Free speech had a bad winter recess. Its setbacks ranged from the troubling harassment of Brandeis University student Daniel Mael to the murderous attack on the Charlie Hebdo humor magazine in Paris by Islamist extremists.

A hallmark of virtually every evil society is the suppression of speech because, as thinkers as diverse as former Justice Hugo Black and ex-Soviet dissident Natan Sharansky have remarked, tyranny is premised on lies. Where speech is free, truths can abide.

President Salovey welcomed my class to Yale with a speech that in a better time would have been banal. He explained even while “unfettered free expression is so essential on a university campus” that “we should not offend merely to offend.” He decried explicit speech codes on campuses, and suggested “free speech must be protected even when social norms are compromised by the speaker.” Salovey’s suggested salvo to students offended by others’ speech was their own speech.

Administrators and students at Brandeis, perhaps insufficiently embarrassed by their school’s decision to disinvite Ayaan Hirsi Ali last year, violated Salovey’s ideal by going after Mael, a student journalist for the conservative website Truthrevolt.com. On Dec. 20, 2014, Mael wrote an article about a student leader at Brandeis who wrote on Twitter that she had “no sympathy for the NYPD officers who were murdered today” and that “amerikkka needs an intifada.” In response to his journalism, Mael was called a “racist piece of shit” and many of his classmates at Brandeis called for his suspension.

According to the Washington Free Beacon, a student named Michael Piccione circulated a “request from many members of the Brandeis community that the student responsible for the incident be held accountable for his actions.” Mael’s reproduction in one online forum of someone’s posts in a different online forum amounted to, in Piccione’s words, an unacceptable “impact … on other people’s safety.” According to the Free Beacon, Brandeis restricted Mael from contacting or occupying the same place as Piccione. The order was lifted hours after the Free Beacon initially reported it.

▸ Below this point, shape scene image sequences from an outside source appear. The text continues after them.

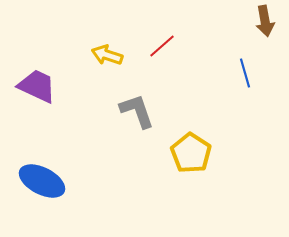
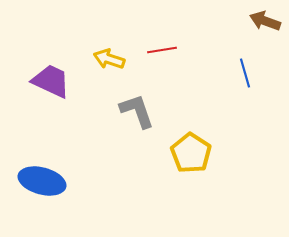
brown arrow: rotated 120 degrees clockwise
red line: moved 4 px down; rotated 32 degrees clockwise
yellow arrow: moved 2 px right, 4 px down
purple trapezoid: moved 14 px right, 5 px up
blue ellipse: rotated 12 degrees counterclockwise
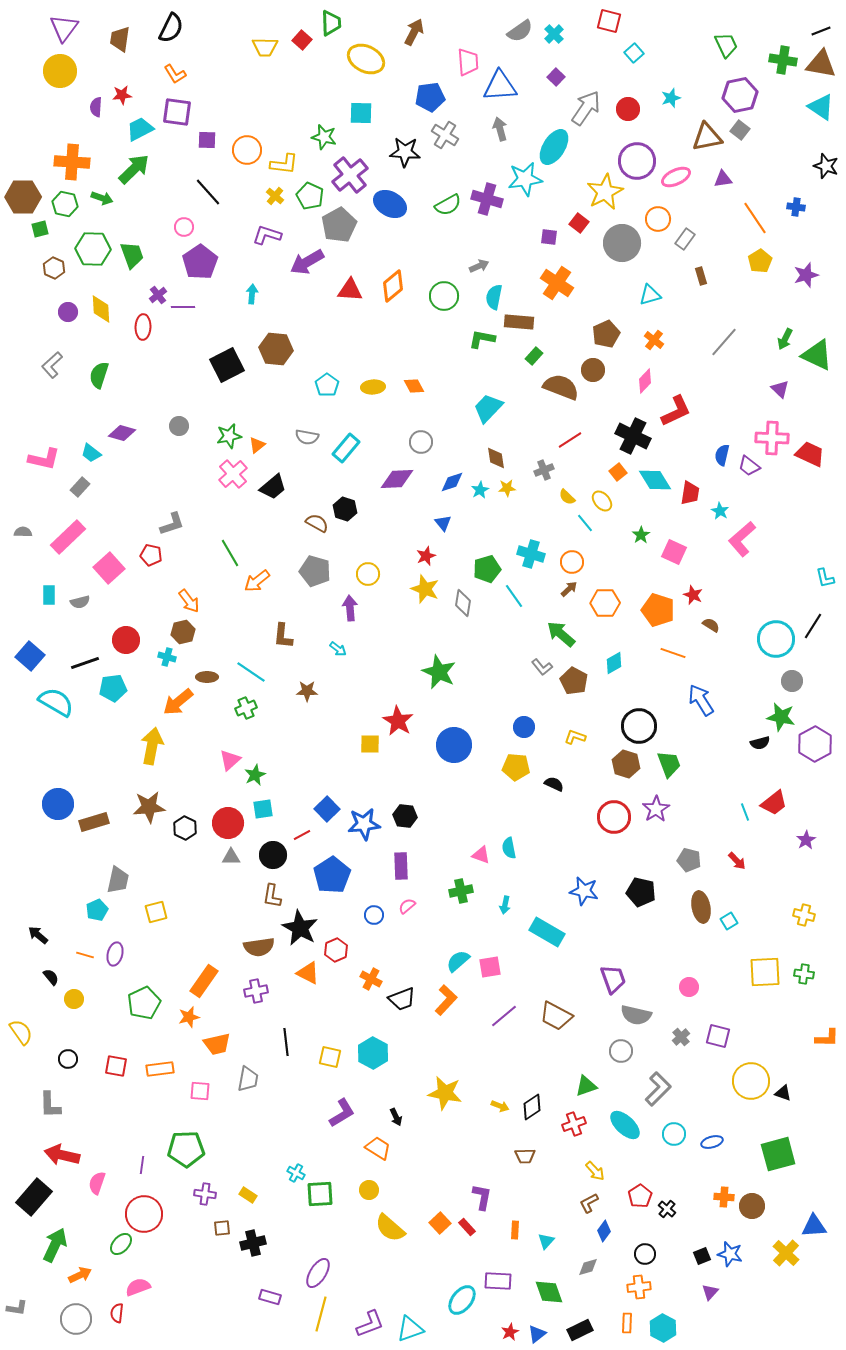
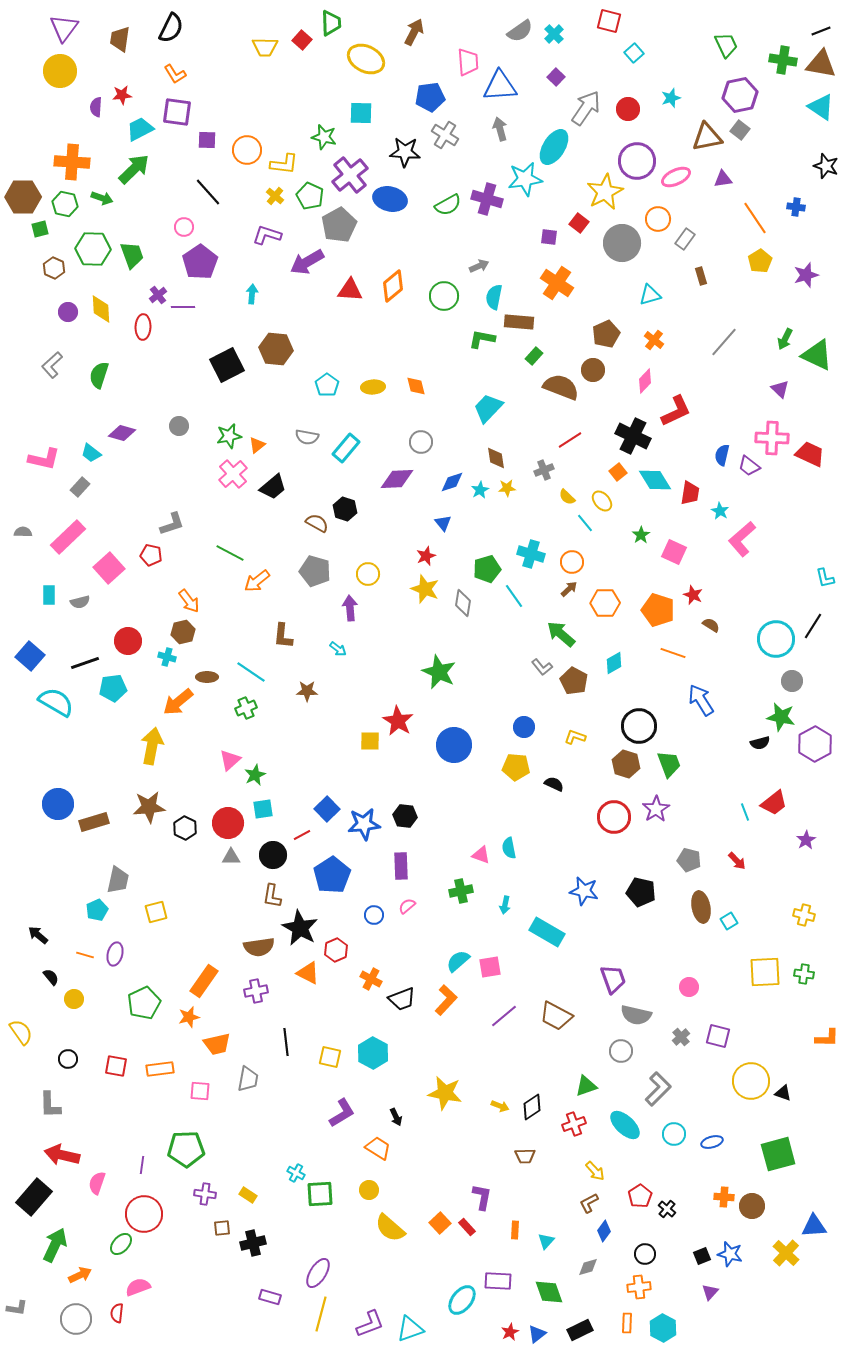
blue ellipse at (390, 204): moved 5 px up; rotated 16 degrees counterclockwise
orange diamond at (414, 386): moved 2 px right; rotated 15 degrees clockwise
green line at (230, 553): rotated 32 degrees counterclockwise
red circle at (126, 640): moved 2 px right, 1 px down
yellow square at (370, 744): moved 3 px up
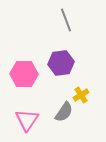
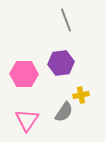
yellow cross: rotated 21 degrees clockwise
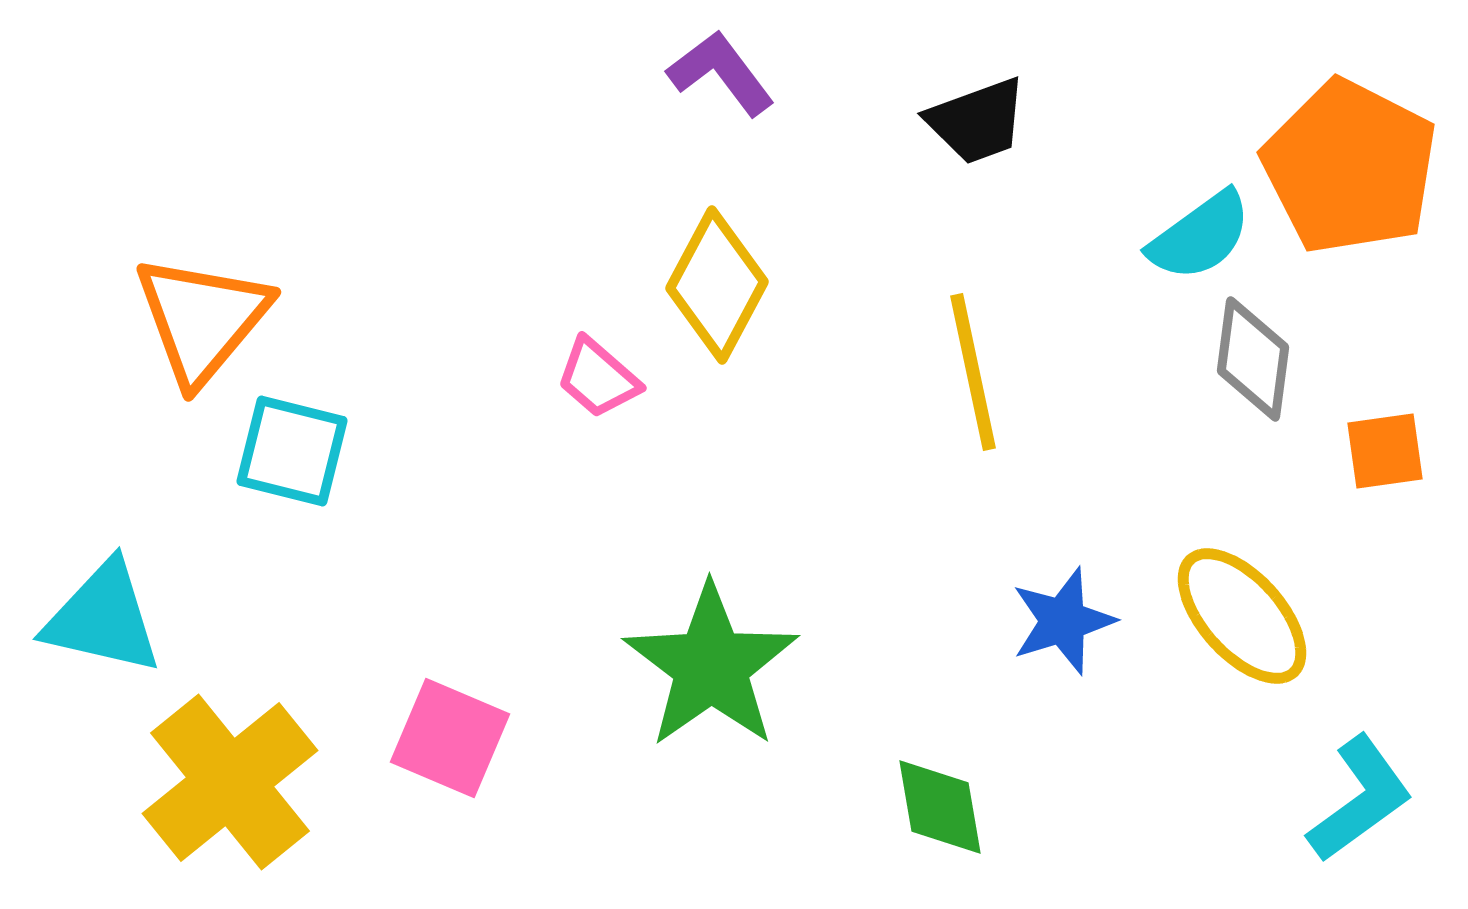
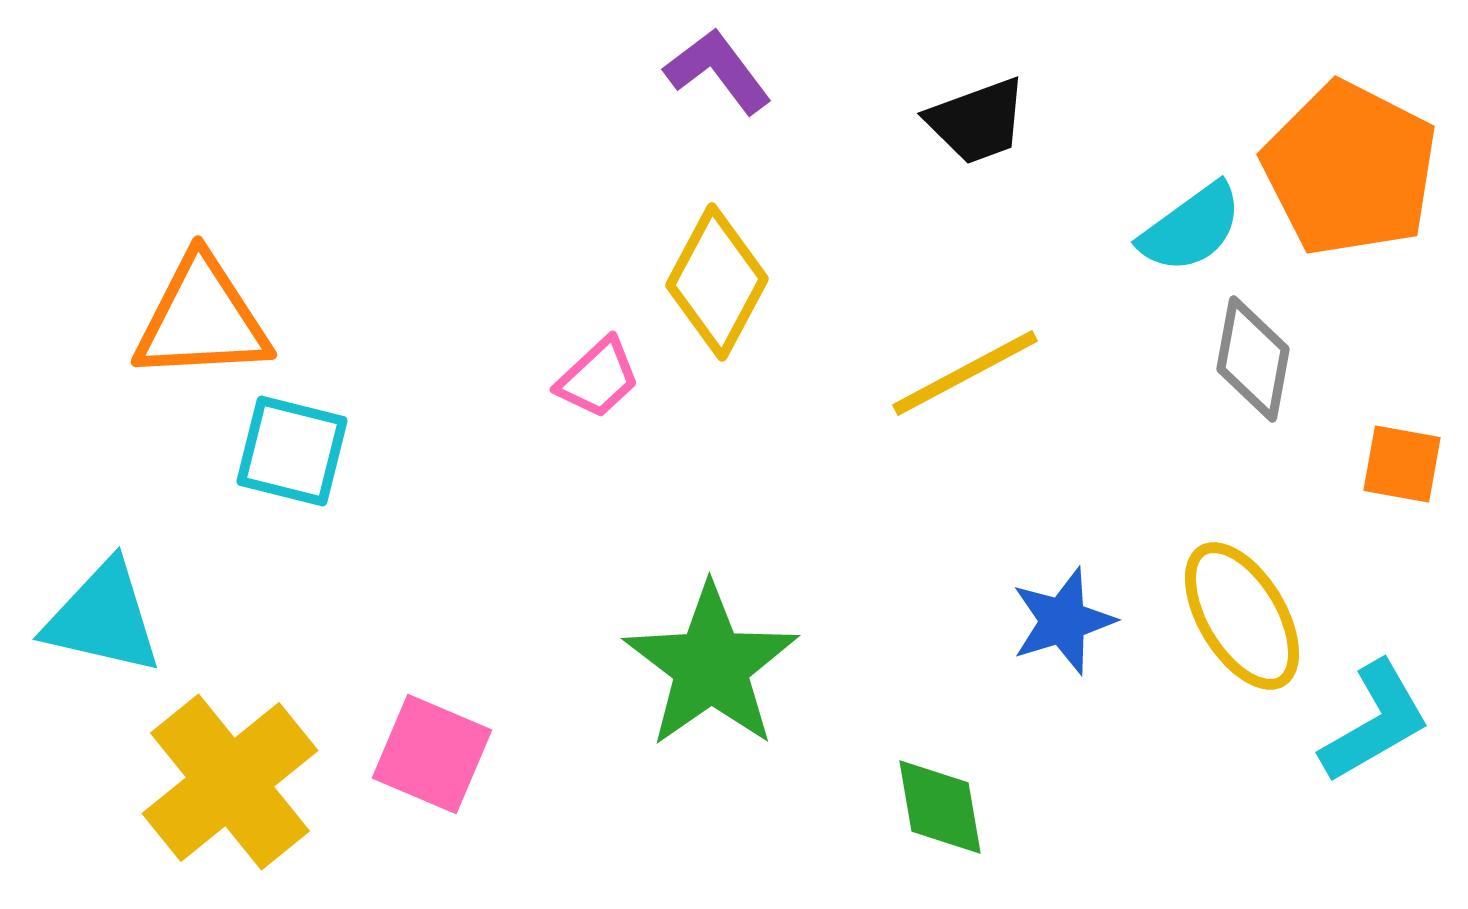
purple L-shape: moved 3 px left, 2 px up
orange pentagon: moved 2 px down
cyan semicircle: moved 9 px left, 8 px up
yellow diamond: moved 3 px up
orange triangle: rotated 47 degrees clockwise
gray diamond: rotated 3 degrees clockwise
yellow line: moved 8 px left, 1 px down; rotated 74 degrees clockwise
pink trapezoid: rotated 84 degrees counterclockwise
orange square: moved 17 px right, 13 px down; rotated 18 degrees clockwise
yellow ellipse: rotated 11 degrees clockwise
pink square: moved 18 px left, 16 px down
cyan L-shape: moved 15 px right, 77 px up; rotated 6 degrees clockwise
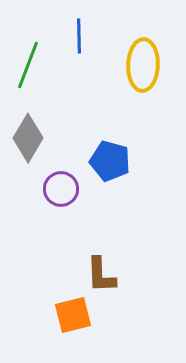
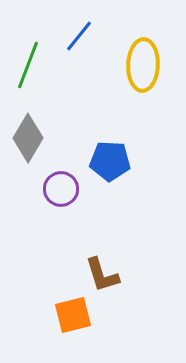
blue line: rotated 40 degrees clockwise
blue pentagon: rotated 12 degrees counterclockwise
brown L-shape: moved 1 px right; rotated 15 degrees counterclockwise
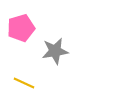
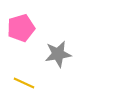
gray star: moved 3 px right, 3 px down
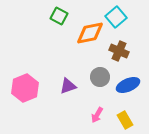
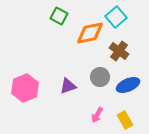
brown cross: rotated 12 degrees clockwise
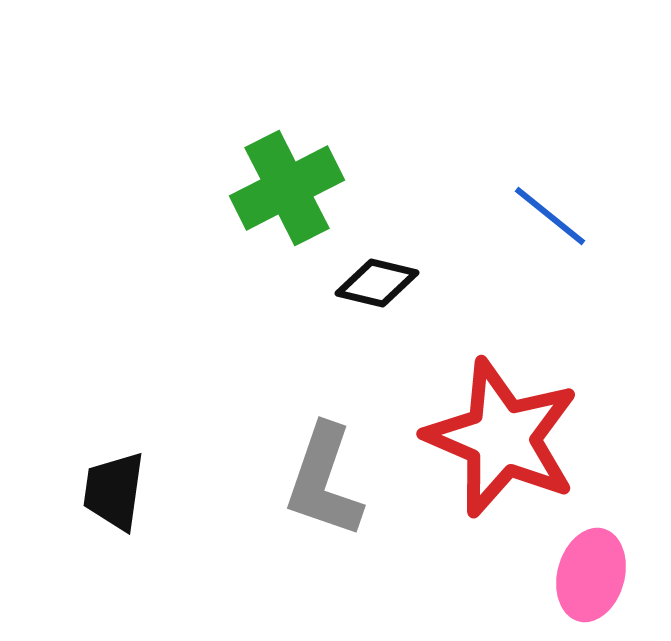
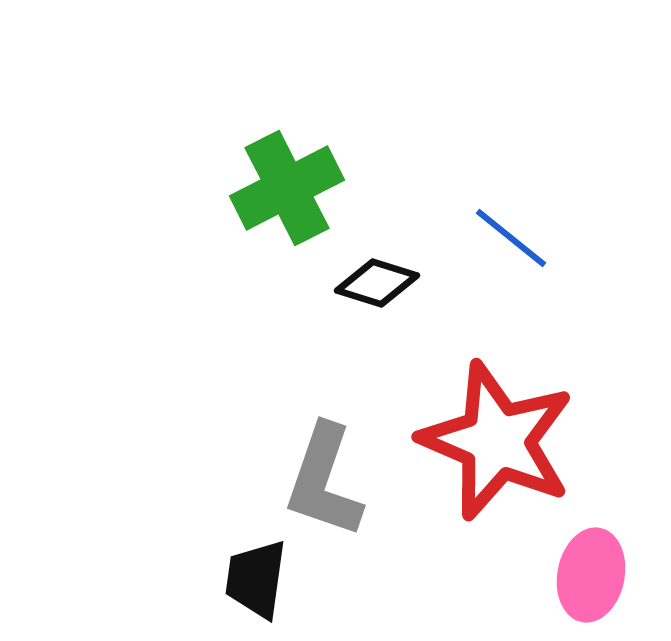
blue line: moved 39 px left, 22 px down
black diamond: rotated 4 degrees clockwise
red star: moved 5 px left, 3 px down
black trapezoid: moved 142 px right, 88 px down
pink ellipse: rotated 4 degrees counterclockwise
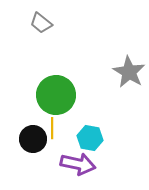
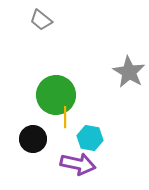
gray trapezoid: moved 3 px up
yellow line: moved 13 px right, 11 px up
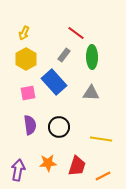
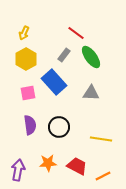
green ellipse: moved 1 px left; rotated 35 degrees counterclockwise
red trapezoid: rotated 80 degrees counterclockwise
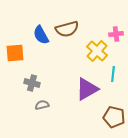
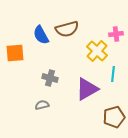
gray cross: moved 18 px right, 5 px up
brown pentagon: rotated 30 degrees counterclockwise
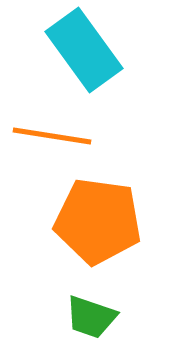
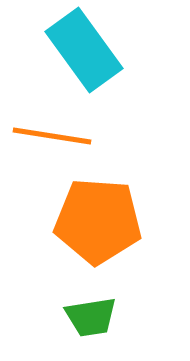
orange pentagon: rotated 4 degrees counterclockwise
green trapezoid: rotated 28 degrees counterclockwise
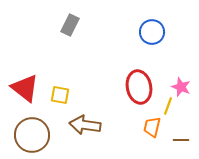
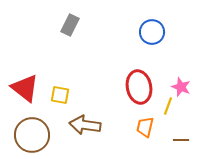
orange trapezoid: moved 7 px left
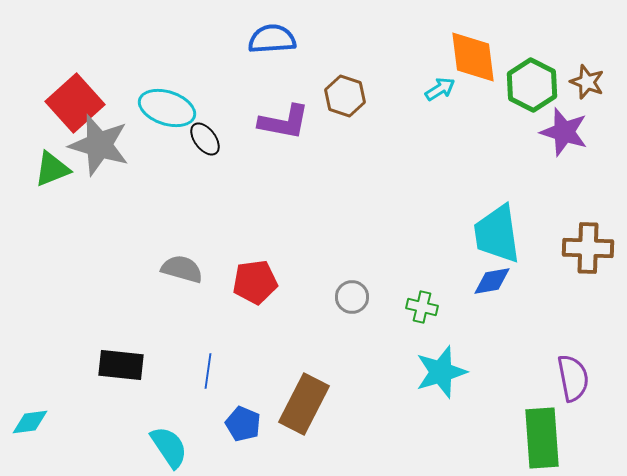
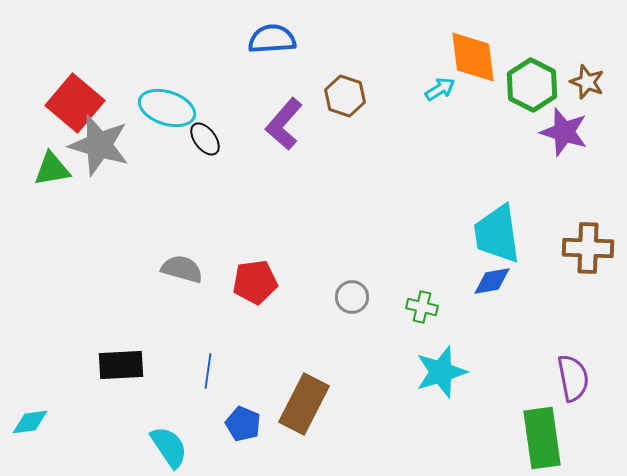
red square: rotated 8 degrees counterclockwise
purple L-shape: moved 2 px down; rotated 120 degrees clockwise
green triangle: rotated 12 degrees clockwise
black rectangle: rotated 9 degrees counterclockwise
green rectangle: rotated 4 degrees counterclockwise
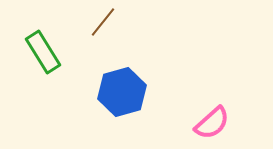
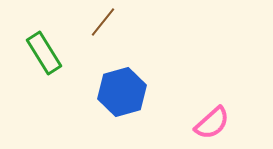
green rectangle: moved 1 px right, 1 px down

Mael’s experiences were bad, but they should not surprise those familiar with the state of free speech on college campuses. Last year, a slew of commencement speakers, from Condoleeza Rice to Christine Lagarde, were disinvited after students and professors protested. As the Foundation for Individual Rights in Education has documented, many colleges designate spots on campus where speech is free. Everywhere else, then, harassment and speech codes can prevail.

Though President Salovey was mostly concerned with free expression at universities, he hinted at the consequences for “our nations and the world.” If he had given his speech this week, he might have highlighted Paris.

The men who massacred the journalists at a French newspaper — that, for Americans, might recall The Onion — thought they were doing so in the name of Islam. They believed that the creation of graven images of Muhammad, the Muslim prophet, is punishable by death. Indeed, they could be heard shouting their glee at avenging their prophet while they shot their victims. But the exact way they displayed their radicalism had to do specifically with a hatred for dissent.

After I heard President Salovey’s address, I was grateful that he would be president during my time in New Haven. But his influence extends beyond the University.

He could circulate a letter among American college presidents, expressing solidarity with the French government and French universities in their pursuit of liberal societies. He could publicly condemn other schools’ violations of his ideals of free speech. He could circulate the offending Charlie Hebdo cartoons to Yale students in a mass email, reiterating his support for free speech here, there and everywhere.

This would be some recompense for Yale’s decision to censor Kurt Westergaard’s cartoons in 2009 from a book called “Cartoons That Shook the World.” Universities that censor hurt the cause of liberal society. Salovey’s vision is one in which they are terrorists’ most vicious enemies, not their least witting instruments, in this necessary and proper fight.